19.05.2022 Rome 01.06.2022

One hundred development finance experts gathered in Rome at the occasion of EDFI’s Annual Meeting, hosted by CDP and Simest, on 19-20 May 2022.

Executives from European Development Finance Institutions (DFIs), senior officials from government shareholders and partner institutions gathered in Rome to discuss the top issues relating to finance for development. This year’s EDFI annual meeting was about how we can deepen DFI collaboration to face the multiple crises affecting our economies and the development of countries in greatest need. It brought together the perspectives of development finance leaders from across Europe and beyond, to take stock of progress and explore new strategic directions for the industry.


Pasquale Salzano, SIMEST’s chairman said: “SIMEST was among the first institutions to join EDFI in 1995. Since then, the Association has played an important role in supporting the positive results of the European DFIs Family, which CDP Development Finance also joined in 2019. Over these years, the development finance landscape has changed with public aid and private finance playing a crucial role together at the centre of global and national development initiatives.”

The local and global crises we are facing demand DFIs to be present and step forward in the response through our support and investment in private sector enterprises. Flexible innovative responses for those in greatest needs are urgently needed. We, as a group, may be able to promote a joint response,” added Bruno Wenn, Chairman of EDFI.

Just as economies emerge from the COVID-19 pandemic, the Ukraine crisis has created another shock in Europe, with severe effects extending to global economy, and food and energy supplies in particular. During her keynote address, Odile Renaud-Basso, President of EBRD, outlined how the institution is mobilising to support Ukraine in concert with its partners.

Looking forward, whenever it is possible, the reconstruction of Ukraine will be the biggest challenge the development finance architecture has faced in recent decades. Applying the concept of “open architecture” and including the European DFIs and the EBRD, together with the EIB and other participating partners in the governance will be key,” she said.


In a subsequent panel discussion: Nicolai Boserup, General Counsel and Senior Vice President of IFU, Krzysztof Senger, Managing Director International Business and Cooperation of Polish Development Bank BGK, and Ruurd Brouwer, CEO of TCX discussed DFI’s responsibility to prevent the overflow of the crisis by removing barriers to support Ukraine as well as countries and economies affected by the crisis.

Emerging and frontier markets find themselves in a volatile environment. Uncertainty about global inflation, the invasion of Ukraine and supply chain disruptions drive investors into safe havens like US dollar assets. The risk-off sentiment, coupled with ratehikes in the US, strengthens the dollar versus many other currencies and makes (re)financing more expensive. This leads to challenges for emerging markets and frontier markets and stresses, once again, the importance of debt sustainability. DFI lending in local currency and hedging hard currency debt is critical to shield borrowers from exchange rate fluctuations,” explained Ruurd Brouwer, CEO of TCX.

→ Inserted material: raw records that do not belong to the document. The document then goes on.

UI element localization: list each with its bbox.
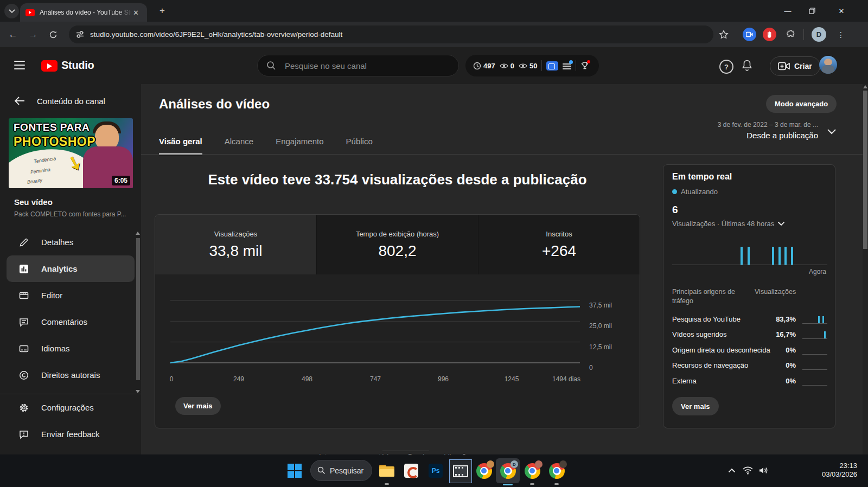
window-close-button[interactable]: ✕ (829, 0, 854, 22)
traffic-row[interactable]: Externa 0% (672, 376, 827, 387)
metric-tempo-exibicao[interactable]: Tempo de exibição (horas) 802,2 (316, 215, 478, 274)
tray-chevron-up-icon[interactable] (728, 468, 736, 473)
sidebar-item-analytics[interactable]: Analytics (7, 255, 135, 282)
sidebar-scrollbar[interactable] (136, 230, 141, 394)
tab-publico[interactable]: Público (346, 130, 373, 153)
reload-button[interactable] (46, 27, 61, 42)
windows-taskbar: Pesquisar Ps D (0, 454, 868, 487)
tab-alcance[interactable]: Alcance (225, 130, 253, 153)
channel-stats-pill[interactable]: 497 0 50 (465, 55, 599, 76)
sidebar-item-comentarios[interactable]: Comentários (0, 309, 141, 335)
notifications-bell-button[interactable] (741, 59, 753, 72)
hamburger-menu-icon[interactable] (14, 61, 25, 69)
metric-inscritos[interactable]: Inscritos +264 (478, 215, 640, 274)
scrollbar-thumb[interactable] (863, 91, 867, 249)
y-tick-label: 0 (589, 364, 593, 371)
chevron-down-icon[interactable] (827, 129, 837, 135)
taskbar-search-label: Pesquisar (330, 466, 363, 475)
realtime-count-text: Visualizações · Últimas 48 horas (672, 220, 774, 228)
bell-icon (741, 59, 753, 72)
tab-engajamento[interactable]: Engajamento (276, 130, 323, 153)
page-scrollbar[interactable] (863, 84, 868, 454)
address-bar[interactable]: studio.youtube.com/video/6JF9E2L_oHk/ana… (69, 25, 713, 43)
taskbar-search[interactable]: Pesquisar (310, 460, 372, 481)
bookmark-star-icon[interactable] (716, 27, 731, 42)
metric-visualizacoes[interactable]: Visualizações 33,8 mil (155, 215, 316, 274)
chrome-profile-1-button[interactable] (476, 463, 492, 479)
keyframe-extension-icon[interactable] (546, 61, 558, 71)
extensions-puzzle-icon[interactable] (783, 27, 799, 42)
window-restore-button[interactable] (800, 0, 825, 22)
sidebar-item-direitos-autorais[interactable]: Direitos autorais (0, 362, 141, 388)
chrome-profile-4-button[interactable] (548, 463, 565, 479)
wifi-icon[interactable] (743, 466, 753, 475)
account-avatar[interactable] (819, 56, 837, 74)
powerpoint-button[interactable] (403, 463, 419, 479)
studio-logo-text[interactable]: Studio (61, 59, 94, 72)
taskbar-clock[interactable]: 23:13 03/03/2026 (822, 462, 857, 479)
photoshop-button[interactable]: Ps (427, 463, 444, 479)
notification-dot (569, 60, 573, 64)
traffic-row[interactable]: Vídeos sugeridos 16,7% (672, 329, 827, 340)
metric-tabs: Visualizações 33,8 mil Tempo de exibição… (155, 215, 640, 274)
create-button[interactable]: Criar (770, 56, 820, 76)
video-thumbnail[interactable]: Tendência Feminina Beauty FONTES PARA PH… (9, 118, 133, 188)
sidebar-item-idiomas[interactable]: Idiomas (0, 335, 141, 362)
traffic-header-right: Visualizações (755, 287, 796, 297)
forward-button[interactable]: → (25, 27, 41, 42)
traffic-source-value: 0% (761, 377, 796, 385)
scrollbar-thumb[interactable] (136, 238, 140, 380)
video-editor-button[interactable] (449, 459, 472, 483)
tab-visao-geral[interactable]: Visão geral (159, 130, 202, 155)
awards-trophy-icon[interactable] (580, 61, 589, 70)
chrome-profile-3-button[interactable] (524, 463, 540, 479)
sidebar-item-enviar-feedback[interactable]: Enviar feedback (0, 421, 141, 447)
video-extension-icon[interactable] (743, 28, 756, 41)
traffic-header: Principais origens de tráfego Visualizaç… (672, 287, 827, 306)
tasks-list-icon[interactable] (563, 62, 571, 69)
search-input[interactable] (284, 61, 438, 71)
back-button[interactable]: ← (5, 27, 21, 42)
realtime-see-more-button[interactable]: Ver mais (672, 397, 719, 415)
window-minimize-button[interactable]: — (775, 0, 800, 22)
start-button[interactable] (286, 463, 303, 479)
views-line-chart[interactable] (170, 296, 580, 368)
browser-menu-icon[interactable]: ⋮ (835, 27, 846, 42)
youtube-logo-icon[interactable] (41, 60, 58, 72)
restore-icon (809, 8, 815, 14)
chrome-profile-2-button[interactable]: D (500, 463, 516, 479)
sidebar-item-label: Idiomas (41, 344, 70, 353)
adblock-extension-icon[interactable] (763, 28, 776, 41)
studio-search[interactable] (257, 55, 459, 76)
sidebar-footer-menu: Configurações Enviar feedback (0, 394, 141, 447)
date-range-picker[interactable]: 3 de fev. de 2022 – 3 de mar. de ... Des… (718, 121, 818, 140)
traffic-source-value: 0% (761, 361, 796, 369)
sidebar-item-editor[interactable]: Editor (0, 282, 141, 309)
browser-profile-avatar[interactable]: D (812, 27, 826, 42)
tab-close-icon[interactable]: ✕ (133, 9, 139, 17)
see-more-button[interactable]: Ver mais (175, 397, 221, 415)
back-to-channel-content[interactable]: Conteúdo do canal (0, 92, 105, 110)
tab-search-button[interactable] (4, 4, 19, 18)
updating-dot-icon (672, 189, 677, 194)
traffic-row[interactable]: Recursos de navegação 0% (672, 360, 827, 371)
advanced-mode-button[interactable]: Modo avançado (766, 95, 837, 113)
file-explorer-button[interactable] (379, 463, 395, 479)
scroll-down-arrow[interactable] (136, 390, 140, 393)
browser-tab[interactable]: Análises do vídeo - YouTube Stu ✕ (20, 3, 147, 22)
new-tab-button[interactable]: + (156, 5, 168, 17)
y-tick-label: 25,0 mil (589, 322, 612, 330)
help-button[interactable]: ? (719, 60, 733, 74)
analytics-bars-icon (18, 264, 29, 274)
realtime-bar-chart[interactable] (672, 235, 827, 265)
traffic-row[interactable]: Pesquisa do YouTube 83,3% (672, 314, 827, 325)
studio-header: Studio 497 0 50 (0, 47, 868, 84)
scroll-up-arrow[interactable] (136, 232, 140, 235)
scroll-up-arrow[interactable] (863, 85, 867, 88)
traffic-row[interactable]: Origem direta ou desconhecida 0% (672, 345, 827, 356)
tune-icon[interactable] (75, 30, 85, 39)
realtime-count-label[interactable]: Visualizações · Últimas 48 horas (672, 220, 785, 228)
sidebar-item-detalhes[interactable]: Detalhes (0, 229, 141, 255)
speaker-icon[interactable] (759, 466, 768, 475)
sidebar-item-configuracoes[interactable]: Configurações (0, 394, 141, 421)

scaling up Climate and sustainable infrastructure

In line with their recent pledge to enhance collaboration in support of infrastructure development, DFIs reiterated their shared international priority to meet sustainable infrastructure needs of low and middle-income countries. According to the World Bank, for every dollar invested in resilient infrastructure in emerging and developing countries alone could potentially generate $4 in benefits. DFIs, as bridge between the public and private sector, can support a rebound in green and sustainable infrastructure investment. European DFIs investments in sustainable infrastructure investments, currently account for approximately 30% of their aggregate outstanding portfolio.

Giovanni Gorno Tempini, President of CDP and Scott Nathan, CEO of US DFC, outlined the opportunities and challenges in addressing climate change through transactions. Debates focused on alignment with the Paris Agreement, how to reach a consensus around infrastructure standards, opportunities for investments in climate adaptation, and ways to boost renewable energy capacity in Africa.


an intensified DFI COLLABORATION

Enhanced DFI collaboration is a priority objective for European DFIs and partners, committed to deliver effective collaboration, alongside significant activity in relation to joint financing facilities.

Françoise Lombard, CEO of Proparco, Michael Jongeneel, CEO of FMO, Roland Siller, CEO of DEG, Scott Nathan, CEO of US DFC and Markus Berndt, Acting Managing Director at EIB Global reflected on DFIs’ joint ambitions and collaborative platforms to advance cooperation between DFIs, based on key principles: trust, mutual understanding, and transparency. Looking forward, more collaboration in terms of harmonisation and innovation is expected.

We should go further in terms of harmonisation. As DFIs, we need to speak the same language which requires shared definitions, standards and methodologies. This is crucial for both our clients and or institutions in order to reinforce impact generation and credibility towards civil society” emphasized Françoise Lombard, CEO of Proparco.

“With EIB global, we aim to enhance the impact of EIB activities outside the EU. As such, we also want to ensure we can be a better partner for other DFIs and partners, to spur the dialogue, and ensure a strengthening of Team Europe,” added Markus Berndt, Acting Managing Director at EIB Global.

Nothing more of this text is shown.